A 22-man England Community Lions Rugby League team are on their first tour of New Zealand, which has seen them face New Zealand rugby league athletes. Their tour started with a match against a North Island Championship Selection squad at Owen Delany Park in Taupō on October 24 before heading to Rotorua last Sunday to play the New Zealand Māori Residents XIII team at the New Zealand Māori Rugby League National Tuakana Tournament, and their final match in Auckland tonight. In between matches, New Zealand Rugby League Upper Central Zone operations manager Hamana Amoamo said the team had been engaging with the different communities, visiting schools, taking in attractions and running league-based drills.
One of the visits took the English athletes to Te Wharekura o Mauao, where they were welcomed with a pōwhiri and haka before taking about 50 students through some drills.
Amoamo said all the kids enjoyed themselves and the players mentioned the students' haka was the best they had seen and were particularly impressed by the skills of the girls in the sport, which made sense given girls rugby league was moving quicker than the boys in New Zeland.
"The visiting team loved it - especially seeing the haka. The whole school turned out."
And given the visit came just days after England beat the All Blacks in the Rugby World Cup, the Kiwis did bring up the loss in jest, Amoamo said.

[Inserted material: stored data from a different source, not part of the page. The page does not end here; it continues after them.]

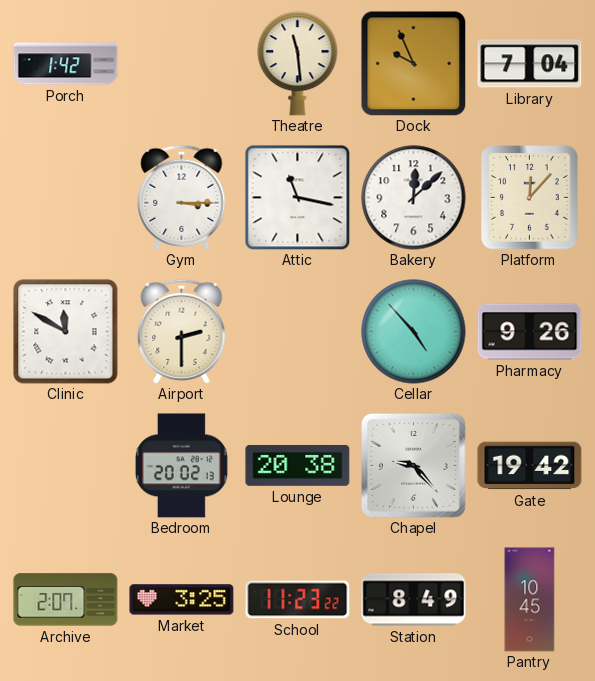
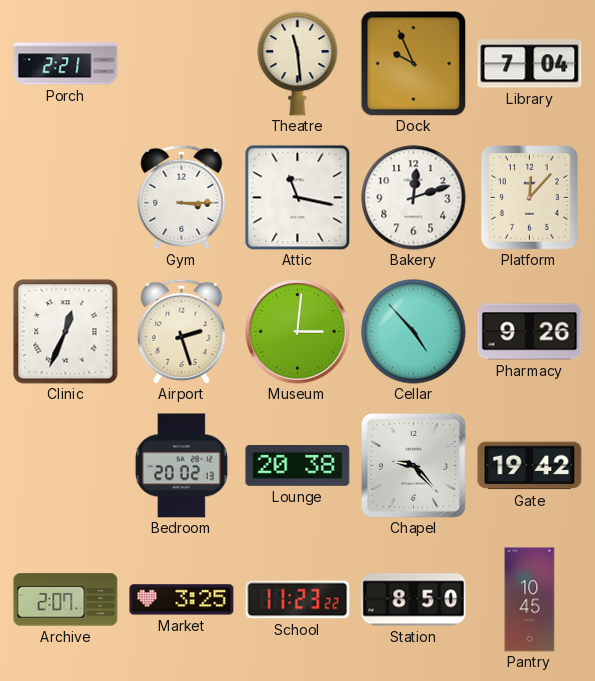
Porch: 1:42 -> 2:21
Bakery: 12:08 -> 12:12
Clinic: 11:50 -> 12:34
Airport: 2:30 -> 2:27
Museum: none -> 3:01
Station: 8:49 -> 8:50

"It was a great morning. They loved it," he said.
England Community Lions Rugby League team head coach Richard Owen said it was smiles all round when the team played some games and drills with the youngsters.
Owen had visited back in 1995 but it was the first time in New Zealand for most of the team, made up of amateur players from across the country making it an exciting opportunity for the athletes, most of whom juggled fulltime jobs and playing rugby league.
Amoamo said England Community Lions' community engagement also provided an opportunity to raise awareness of rugby league and encourage youngsters to pick up the sport, Amoamo said.
"It's the small things like this. Hopefully, it will plant some seeds which will grow into something."